* Activity
Return each line of the entries that mentions the word "data".

* Extracted entries
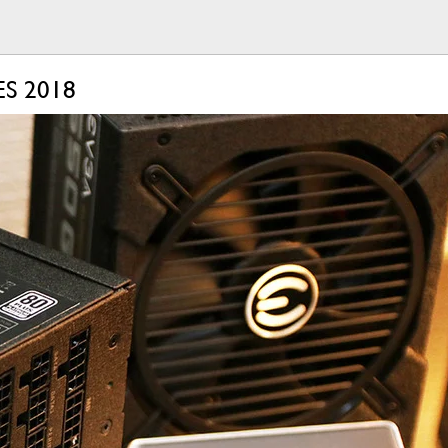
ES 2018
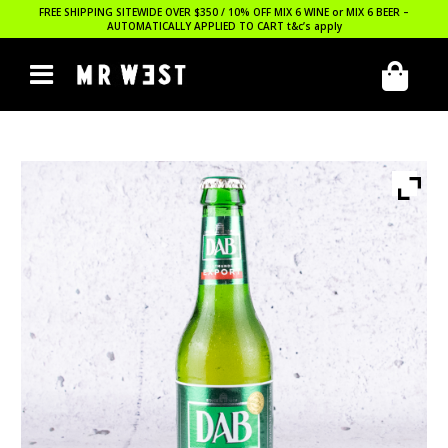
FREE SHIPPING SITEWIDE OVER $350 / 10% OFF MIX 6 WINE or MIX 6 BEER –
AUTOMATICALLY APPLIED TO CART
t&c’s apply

* * *

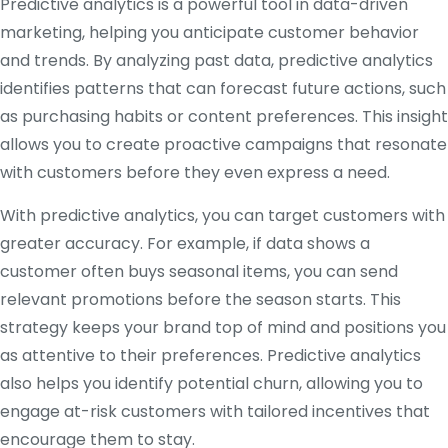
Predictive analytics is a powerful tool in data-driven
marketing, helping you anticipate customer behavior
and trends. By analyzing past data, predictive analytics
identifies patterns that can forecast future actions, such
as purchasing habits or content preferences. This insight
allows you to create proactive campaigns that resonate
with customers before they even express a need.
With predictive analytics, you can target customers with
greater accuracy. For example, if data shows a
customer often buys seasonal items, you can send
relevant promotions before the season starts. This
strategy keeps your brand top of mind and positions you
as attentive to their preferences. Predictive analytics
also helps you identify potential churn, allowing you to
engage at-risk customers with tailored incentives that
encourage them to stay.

==

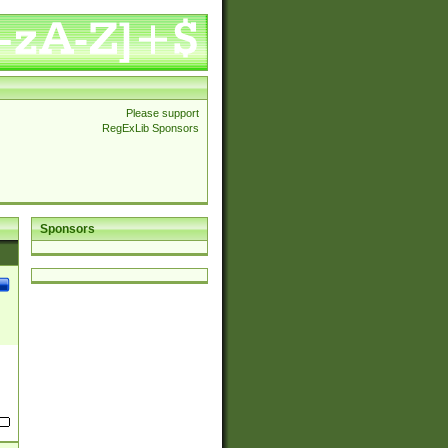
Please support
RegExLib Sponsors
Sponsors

* Solution to the problem
Predictive analytics is a powerful tool in data-driven
and trends. By analyzing past data, predictive analytics
greater accuracy. For example, if data shows a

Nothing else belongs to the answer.